When it comes to the way your team members relate to each other, there's such a thing as too much trust.

It's true. If your team trusts each other unconditionally, mistakes and other issues can slip by unnoticed. On the other hand, according to an article by Walter Frick in Harvard Business Review, distrust can encourage teams to do better work.

The surprising finding comes from a study published in the journal Group Decision and Negotiation. Paul Benjamin Lowry, a professor at City University of Hong Kong and one of the study's authors, defines distrust in the HBR article as "an awareness of potential loss." 

To see how this concept of distrust affects teams, the researchers set up teams to work on projects together online. Some teams were given routine work while others were assigned more complex and unfamiliar problems. Right before starting, some teams got a prompt that one of their team members had been secretly assigned to sabotage the group and get the wrong answer. The prompt was meant to sow distrust.

The message had no effect on the groups that completed routine work. But the groups doing the more complex work had a different result--they actually performed better.

"Distrust creates an increased awareness and need to question, which is manifested through a reduced willingness to rely on the responses of others, and an increased need to check their work," the researchers wrote in the study.

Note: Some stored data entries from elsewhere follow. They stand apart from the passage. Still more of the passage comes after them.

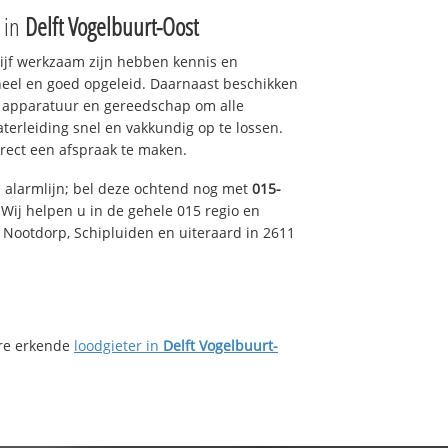
e in
Delft Vogelbuurt-Oost
drijf werkzaam zijn hebben kennis en
eel en goed opgeleid. Daarnaast beschikken
e apparatuur en gereedschap om alle
erleiding snel en vakkundig op te lossen.
rect een afspraak te maken.
e alarmlijn; bel deze ochtend nog met
015-
Wij helpen u in de gehele 015 regio en
, Nootdorp, Schipluiden en uiteraard in 2611
ere erkende
loodgieter in
Delft Vogelbuurt-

The researchers say distrust helped spur critical thinking. Instead of accepting things at face value, people who distrust something or someone will examine the facts with a new, clearer perspective.

Of course, that doesn't mean you should start making elaborate plans to sow distrust among your employees. Instead, the researchers say, you should make simple moves to change things up and keep people on their toes--for example, reorganize a team of veteran employees with new ones or switch employees' regular roles.

"These interventions could foster some distrust, thereby sparking critical thinking, but without fostering harmful tension between any two individual group members," Frick writes.